Limitations & Future Work

  • Limited annotation scale: The cost of human annotation is high, and the benchmark dataset scale may not be sufficient for training large models.
  • Incomplete coverage of editing methods: Rapidly evolving editing technologies might quickly make the benchmark outdated.
  • Doubt about the completeness of the six dimensions: Other important evaluation dimensions (such as temporal consistency, cumulative errors in multi-turn editing, etc.) may not be covered yet.
  • Future directions: Exploring targeted fine-tuning of VLMs using EditInspector's annotated data to improve their editing evaluation capabilities, or extending the framework to video editing evaluation.
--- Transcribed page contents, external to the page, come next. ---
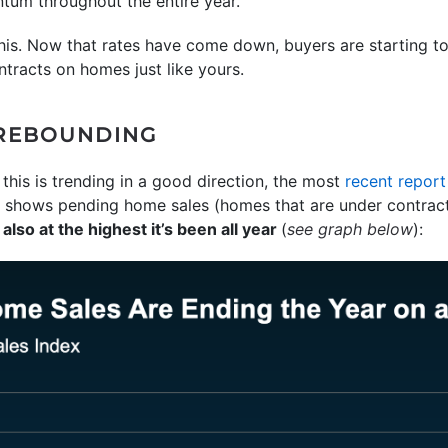
tum throughout the entire year.
his. Now that rates have come down, buyers are starting t
ontracts on homes just like yours.
 REBOUNDING
 this is trending in a good direction, the most
recent report
shows pending home sales (homes that are under contract
s also at the highest it’s been all year
(
see graph below
):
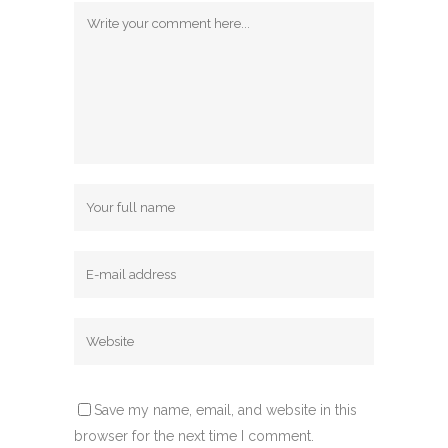
Save my name, email, and website in this
browser for the next time I comment.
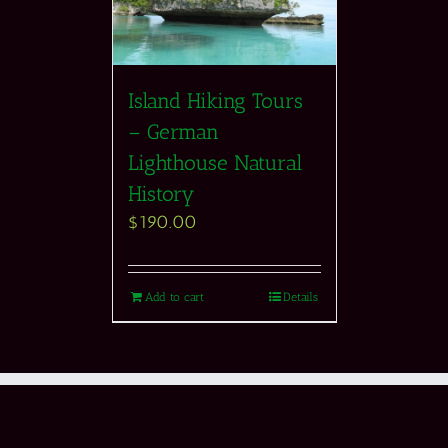
Island Hiking Tours
– German
Lighthouse Natural
History
$
190.00
Add to cart
Details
  • vs TEdBench / MagicBrush evaluation: These early benchmarks only focused on the single dimension of editing accuracy. EditInspector's six-dimensional framework is a significant expansion.
  • vs CLIPScore / LPIPS: These automatic metrics lack the ability to evaluate artifacts and common sense. The human-annotated data in this work provides a foundation for training better automatic metrics.
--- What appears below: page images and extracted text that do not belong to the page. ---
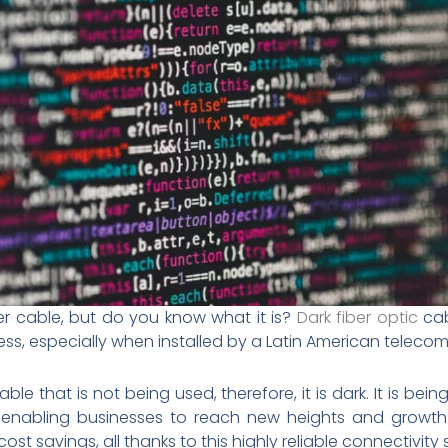
r cable, but do you know what it is?
Dark fiber optic
cab
s, especially when installed by a Latin American telec
 cable that is not being used, therefore, it is dark. It is b
ce, enabling businesses to reach new heights and growth
t savings, all thanks to this highly reliable connectivity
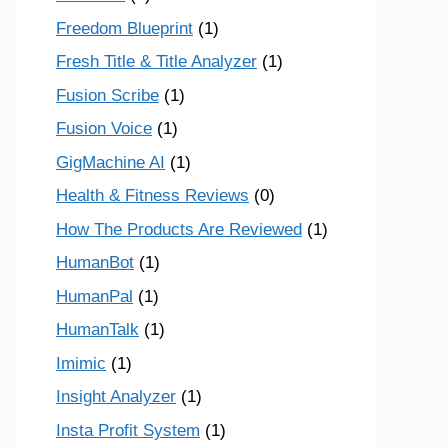
Freedom Blueprint
(1)
Fresh Title & Title Analyzer
(1)
Fusion Scribe
(1)
Fusion Voice
(1)
GigMachine AI
(1)
Health & Fitness Reviews
(0)
How The Products Are Reviewed
(1)
HumanBot
(1)
HumanPal
(1)
HumanTalk
(1)
Imimic
(1)
Insight Analyzer
(1)
Insta Profit System
(1)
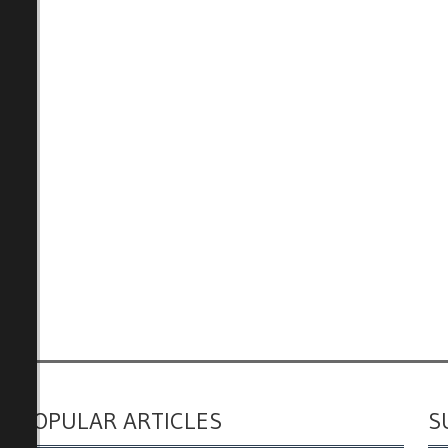
POPULAR ARTICLES
S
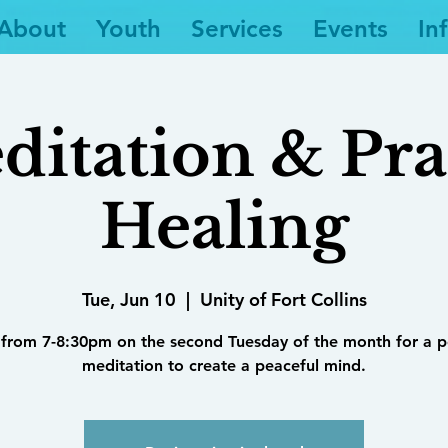
About
Youth
Services
Events
In
ditation & Pra
Healing
Tue, Jun 10
  |  
Unity of Fort Collins
 from 7-8:30pm on the second Tuesday of the month for a 
meditation to create a peaceful mind.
  • vs General VLM Evaluation (such as POPE, MMBench): These benchmarks do not involve image-editing-specific capabilities. EditInspector fills the gap in the editing evaluation field.

Rating

  • Novelty: ⭐⭐⭐⭐ The multi-dimensional editing evaluation framework is novel, though the benchmark construction methodology itself is relatively standard.
  • Experimental Thoroughness: ⭐⭐⭐⭐ Comprehensive evaluation of multiple SOTA VLMs with detailed failure mode analysis.
  • Writing Quality: ⭐⭐⭐⭐ The problem definition is clear, and the design of the evaluation dimensions is logically self-consistent.
  • Value: ⭐⭐⭐⭐ Provides crucial infrastructure for image editing quality evaluation.